Todas las monarquías son una rémora para los sistemas democráticos. Las parlamentarias, también. Porque se trata de una absoluta paradoja que la herencia por sangre sea fundamental para que se acceda a la jefatura de un Estado. No hay racionalidad posible en esta designación del poseedor de la Corona y nadie, ni siquiera los partidarios de este régimen pueden argumentar con mínimo sentido de lo justo que los reyes son el futuro de la democracia. En los tiempos en los que la Monarquía española gozaba de ciertos visos de legitimidad, los partidarios del sistema contraponían una Corona democrática como la española con una República como de la de Augusto Pinochet. Pero, claro, esas razones eran una forma de jugar con ventaja.
Ni siquiera una monarquía tan tradicional y asentada como la británica puede presumir de coherencia democrática, porque en seguida destapa espasmos autoritarios propios de una forma de estado que no es compatible con el siglo XXI, por mucho que sus partidarios coleccionen ideas y argumentos favorables a esta antigualla que es la perpetuación de un sistema anacrónico y superado.

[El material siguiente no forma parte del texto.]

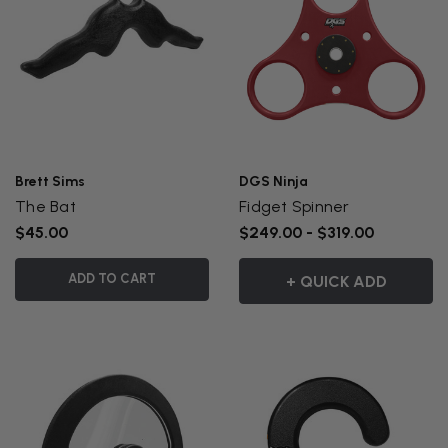
Brett Sims
DGS Ninja
The Bat
Fidget Spinner
$45.00
$249.00 - $319.00
ADD TO CART
+ QUICK ADD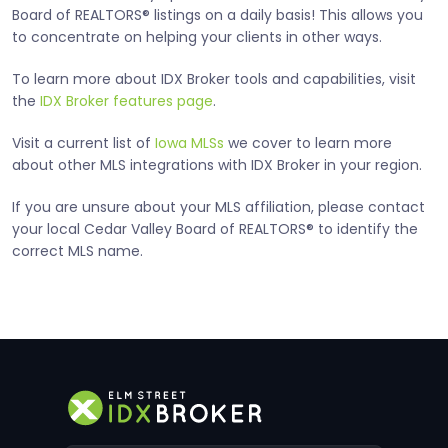
Board of REALTORS® listings on a daily basis! This allows you
to concentrate on helping your clients in other ways.
To learn more about IDX Broker tools and capabilities, visit
the
IDX Broker features page
.
Visit a current list of
Iowa MLSs
we cover to learn more
about other MLS integrations with IDX Broker in your region.
If you are unsure about your MLS affiliation, please contact
your local Cedar Valley Board of REALTORS® to identify the
correct MLS name.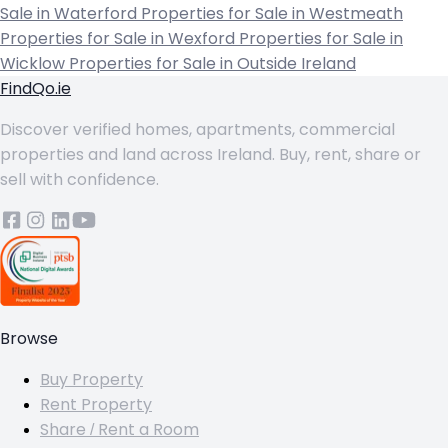
Sale in Waterford
Properties for Sale in Westmeath
Properties for Sale in Wexford
Properties for Sale in
Wicklow
Properties for Sale in Outside Ireland
FindQo.ie
Discover verified homes, apartments, commercial
properties and land across Ireland. Buy, rent, share or
sell with confidence.
Browse
Buy Property
Rent Property
Share / Rent a Room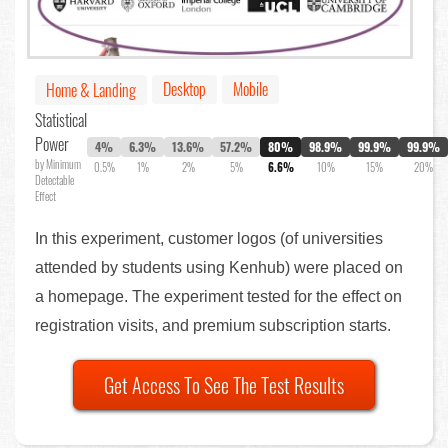
Desktop
Mobile
Home & Landing
Statistical
Power
4%
6.3%
13.6%
57.2%
80%
98.9%
99.9%
99.9%
by Minimum
0.5%
1%
2%
5%
6.6%
10%
15%
20%
Detectable
Effect
In this experiment, customer logos (of universities
attended by students using Kenhub) were placed on
a homepage. The experiment tested for the effect on
registration visits, and premium subscription starts.
Get Access To See The Test Results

Veamos por ejemplo el caso de Isabel II y su reacción al delito de su hijo favorito el príncipe Andrés, acusado de haber acosado a varias jóvenes para tener sexo con ellas, que ha consistido en tapar las vergüenzas al muchacho que raudo y veloz fue a esconderse debajo de las faldas de mamá para no tener que dar explicaciones a los británicos ni para comparecer ante un juez como debería ser y como tiene que hacer cualquier mortal que no tenga la sangre azul.
El príncipe Andrés, del que se dice que es el hijo más querido de Isabel de Inglaterra trató de suplir con dinero de los impuestos de los ciudadanos ingleses su posible imputación judicial y quiso evitar la cárcel o el castigo que le correspondiera con la soberbia de quienes disfrutan de condiciones económicas y de supuesto prestigio y superioridad y siempre han hecho de su capa un sayo. Si algo no cuadra, ahí está la reina madre para salvar la situación.
Casualmente, estos días se conmemora el setenta aniversario de la subida al trono de la prima Lilibeth, que ya son años, y posiblemente esta circunstancia de que toda una vida de privilegios convierte en natural y lógico las reacciones auténticamente de vasallaje, aunque tampoco el carácter antipático de la buena mujer le acarrea un plus de austeridad a su reinado, porque las inmensas posesiones de la familia real la convierten en una de las mujeres más ricas del mundo, que vive alejada de sus ciudadanos, como si no fuera nada con ellos, salvo percibir los impuestos y tasas que le corresponde por su cargo. El único malestar de los británicos con Isabel II se produjo cuando la muerte accidental de Lady Di y gracias a los poderes mediáticos salvó el momento más crítico de su carrera.
Como en todos los regímenes vinculados a la herencia monárquica, hay personas que sienten un especial sentido del masoquismo para tratar de congraciarse con los reyes, que no van a mirar para ellos en la vida. Pero ya conocemos por experiencia como son los súbitos de las coronas. Con motivo del acto de celebración de los 70 años de reinado, un numeroso grupo de leales pasaron toda la noche sin dormir en las inmediaciones del palacio de Buckingham con el fin de reservar un lugar preponderante para ver a la reina.
Ejemplos patéticos como los que protagonizan algunos adolescentes cuando compran entradas para un recital de su cantante favorito no son propios sólo de súbditos de baja extracción social sino incluso de supuestos personajes de gran influencia en la sociedad. No me extrañaría que reclamaran a gritos una relación sexual con el príncipe Andrés para hacer gala de su glamour. Con el permiso de la reina madre, por supuesto.